***** Input data

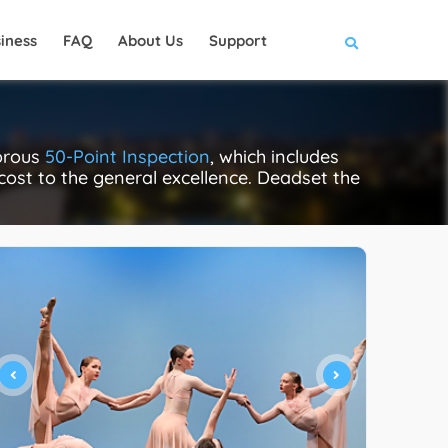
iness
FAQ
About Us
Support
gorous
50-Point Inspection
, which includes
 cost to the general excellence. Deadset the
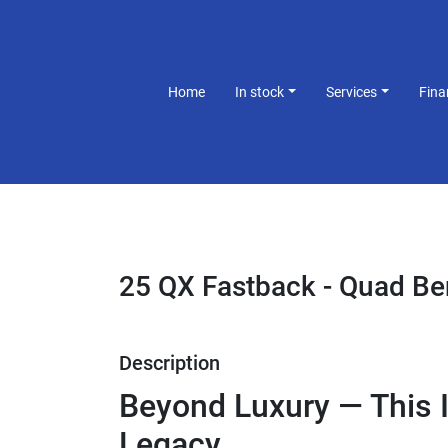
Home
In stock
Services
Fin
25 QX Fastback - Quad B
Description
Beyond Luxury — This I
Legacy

**********
***** Input data

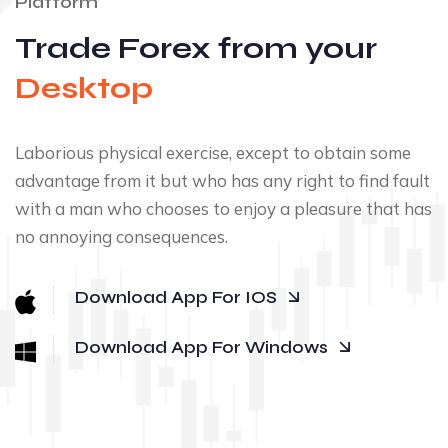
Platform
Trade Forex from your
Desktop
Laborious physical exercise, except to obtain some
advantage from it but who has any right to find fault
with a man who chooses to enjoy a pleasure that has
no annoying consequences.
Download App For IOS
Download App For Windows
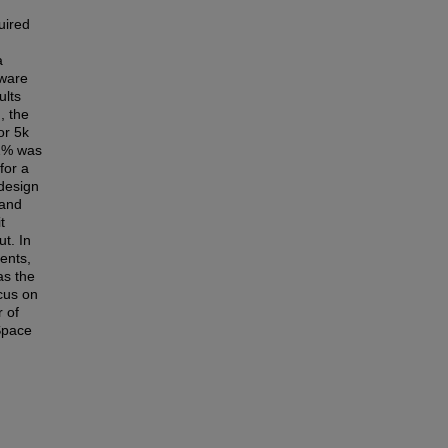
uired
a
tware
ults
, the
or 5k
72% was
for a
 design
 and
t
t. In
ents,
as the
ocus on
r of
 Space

**********

**What is expected**.
Please determine how many lines in the entries contain the word "from" and answer with the number alone.

**Answer box**.
2